Greg Razer, a Kansas City Democrat and the Senate’s only openly gay member, attempted to remove it, but his efforts fell short when only Republican Sen. Elaine Gannon of De Soto joined the Democratic committee members in favor of Razer’s proposal.

The original bill would require school staff to report to parents, within 24 hours, if a minor expresses “discomfort or confusion about the student’s documented identity” or desires to change their pronouns.

The bill also specifies that school personnel cannot “encourage a student under the age of 18 years old to adopt a gender identity or sexual orientation.”

Razer offered another amendment Tuesday that would require staff to contact the Missouri Department of Social Services whenever a parent is contacted regarding students’ LGBTQ status. The school would tell the agency that the child was at-risk of becoming homeless. His fear, Razer said, is that disapproving parents may kick a child out of their home. 
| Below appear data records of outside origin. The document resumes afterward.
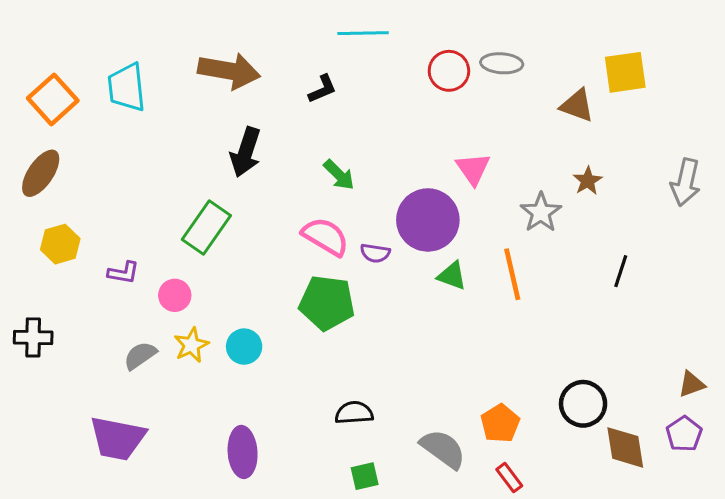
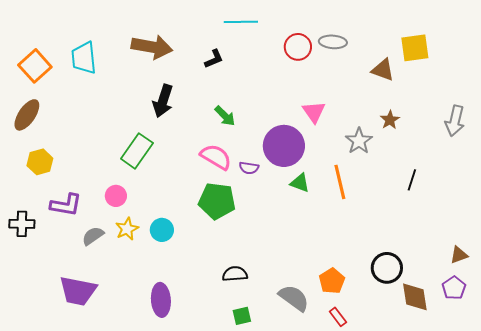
purple L-shape: (124, 273) -> (66, 205), moved, size x1.5

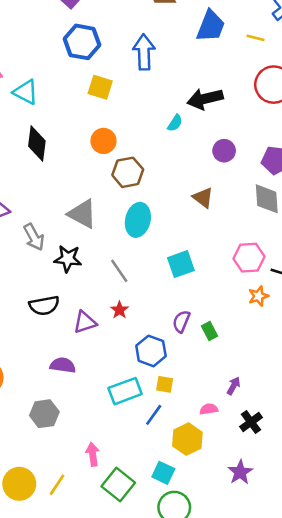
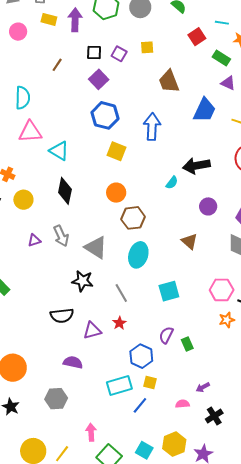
gray arrow: (34, 237) -> (61, 236), moved
purple arrow: (234, 386) -> (203, 387), turned -152
yellow hexagon: (187, 439) -> (174, 444), moved

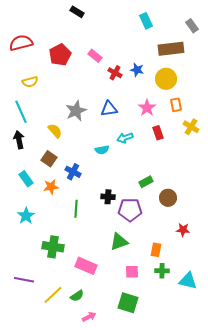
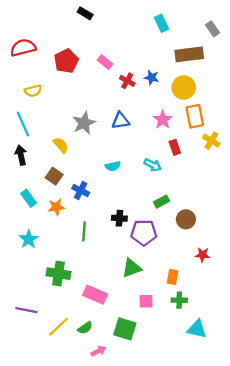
orange rectangle: (176, 105) -> (195, 116), size x1.5
cyan arrow: (125, 138) -> (153, 165), moved, turned -133
cyan triangle: (188, 281) -> (197, 329), moved
green square: (128, 303) -> (125, 329), moved

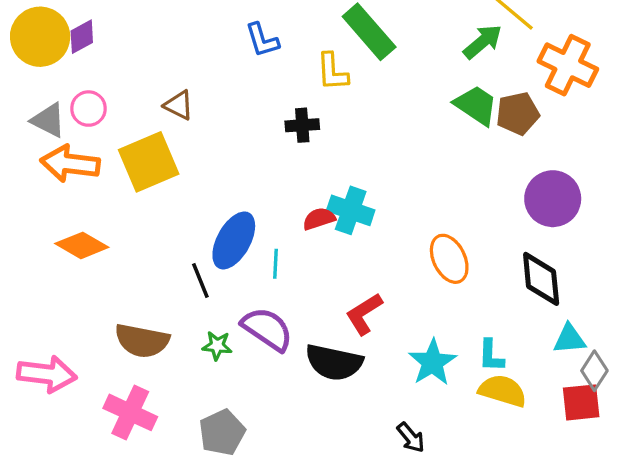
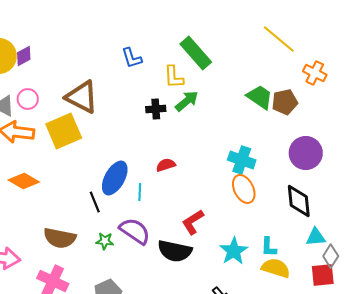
green arrow: (483, 42) -> (187, 101), moved
orange cross: (568, 65) -> (315, 73), size x0.7
brown triangle: (179, 105) -> (82, 97), size x1.8
cyan cross: (351, 210) -> (242, 160), moved

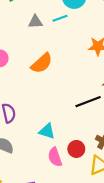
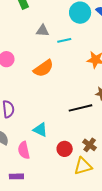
cyan line: (60, 18) -> (64, 40), moved
pink semicircle: (55, 157) -> (24, 150), moved

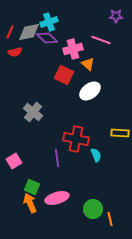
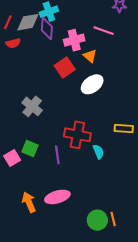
purple diamond: (47, 38) -> (47, 29), turned 50
red square: (64, 75) -> (65, 67), turned 30
green square: (32, 187) -> (30, 149), moved
green circle: (93, 209) -> (97, 220), moved

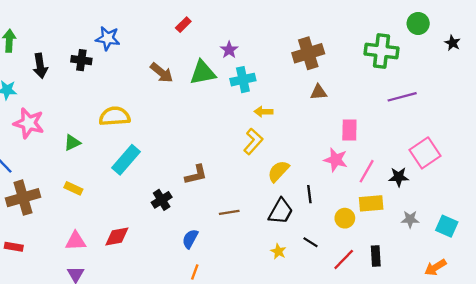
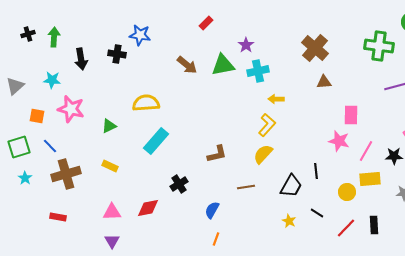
brown cross: (308, 53) -> (315, 48), turned -32
yellow semicircle: (278, 171) -> (263, 154), moved
black cross: (162, 200) -> (179, 184), moved

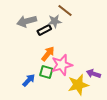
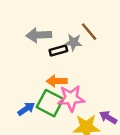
orange arrow: (48, 54) -> (57, 81), turned -140
green square: (46, 72) -> (50, 103), size x1.5

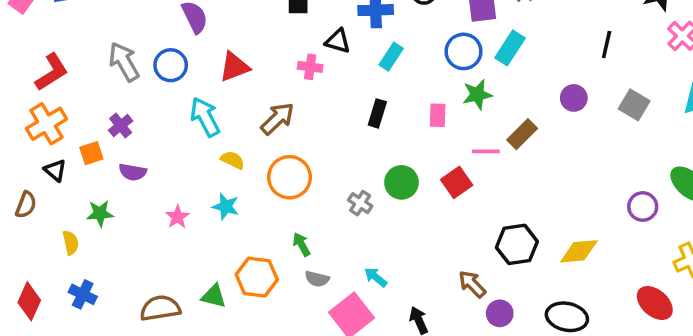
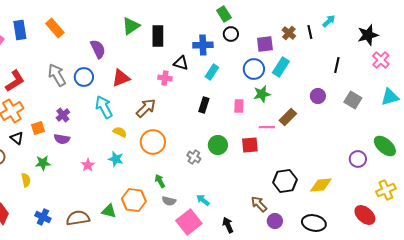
purple cross: (121, 126) -> (63, 115), moved
red square: (457, 182) -> (250, 145), turned 30
blue cross: (83, 294) -> (43, 217), moved

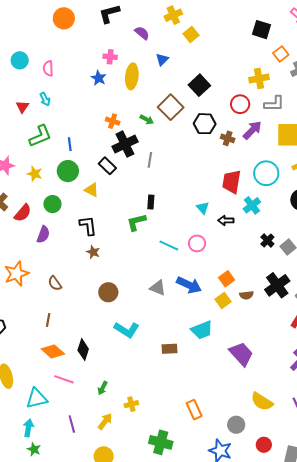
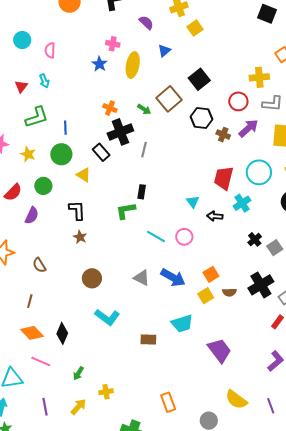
black square: (262, 30) -> (267, 14), moved

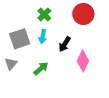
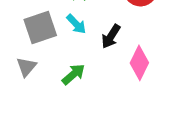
cyan arrow: (43, 36) -> (76, 24), turned -56

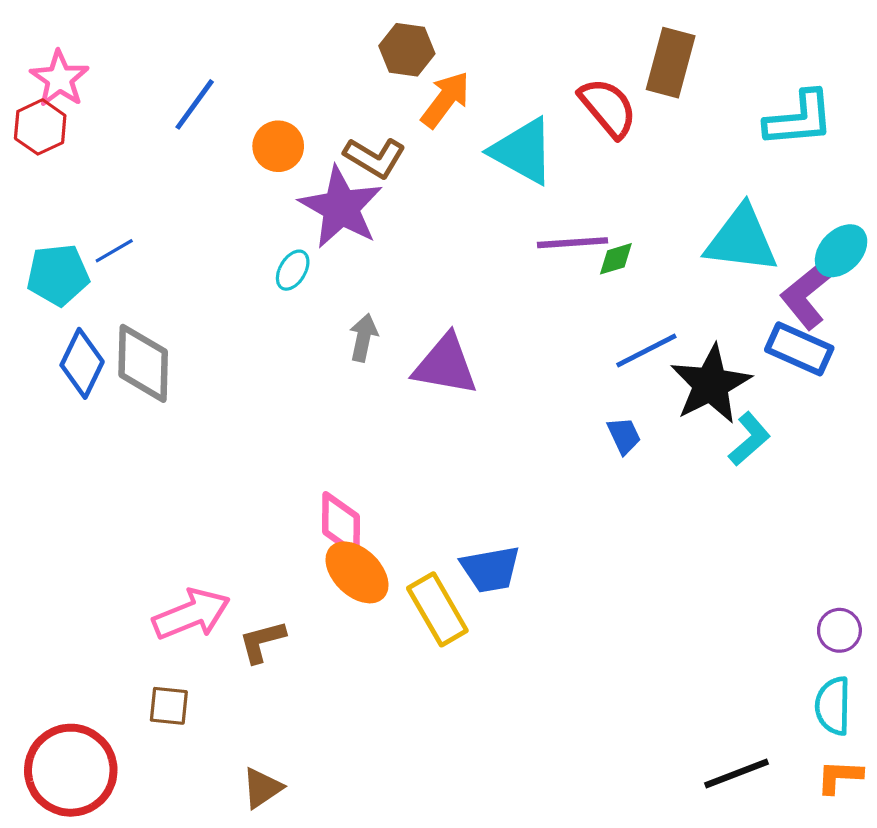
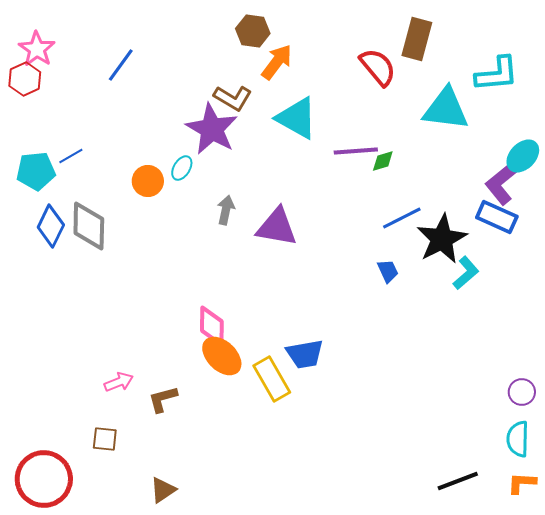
orange circle: (278, 146) -> (148, 181), moved
cyan triangle: (523, 151) -> (297, 118), moved
cyan triangle: (741, 240) -> (446, 109), moved
pink arrow: (191, 614) -> (119, 382), size x0.6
“I think we all can agree that we don’t want children to be homeless,” Razer told fellow committee members.

Sen. Doug Beck, a Democrat from Affton, added that there was a risk of child abuse as well, stacking another amendment atop Razer’s.

“If the parent is going to be notified,” Razer said, “the department needs to be notified that they may have a homeless child or an abused child on their hands.”

Sen. Rick Brattin, a Republican from Harrisonville, said he thought the Democratic amendments were unnecessary.

“Doesn’t the current existing law mandate reporting if they believe there is abuse or anything already going on?” he said. “So this is just redundancy.” 

Brattin said the amendments assume abuse, saying parents should be “innocent until proven guilty.” Razer thought it was best to be precautionary.

“You want to wait until the child is abused?” he asked. “You’re going to put a certain unacceptably large percentage of children at risk.”

Brattin argued with him, saying it was a “very small portion of children.”

Razer became visibly upset.

“If the law says ‘sexual orientation or gender identity,’ say a boy says, ‘I want to take this girl on a date to the dance,’ then do they have to call?” Razer asked. “If that’s not the case, then what we’re saying in your bill is you only call if the student is like me.”

Koenig said he was open to clarifying the bill’s language.

“What we don’t want is, we don’t want the teacher indoctrinating the child to make one decision or the other, or to specifically change names or pronouns,” he said.

State Sen. Lauren Arthur, a Kansas City Democrat, said teachers are not trying to change students’ sexuality or gender identity.

“Without teachers indoctrinating students, there are still conversations about students’ personal lives, who they like, who they want to take to the dance and how they’re feeling at that moment,” she said. “By putting in statute requirements of the teachers to notify parents in conversations where I think we should allow them a little discretion to make the right call, it creates all sorts of additional problems.”

Brattin said he thought the discussion of sexual orientation was “muddying the waters.” He said the bill addresses situations where teachers help children transition by providing clothes or changing their name without parental consent.

“To say that a teacher should have those sorts of conversations, I think is beyond the scope of a teacher,” he said.

Koenig’s bill passed, with the committee’s Democratic members and Gannon in opposition.

The committee’s new chairperson Sen. Curtis Trent, a Republican from Springfield, will be responsible for reporting the bill as “passed” on the Senate floor for it to continue forward. He voted in favor of the legislation.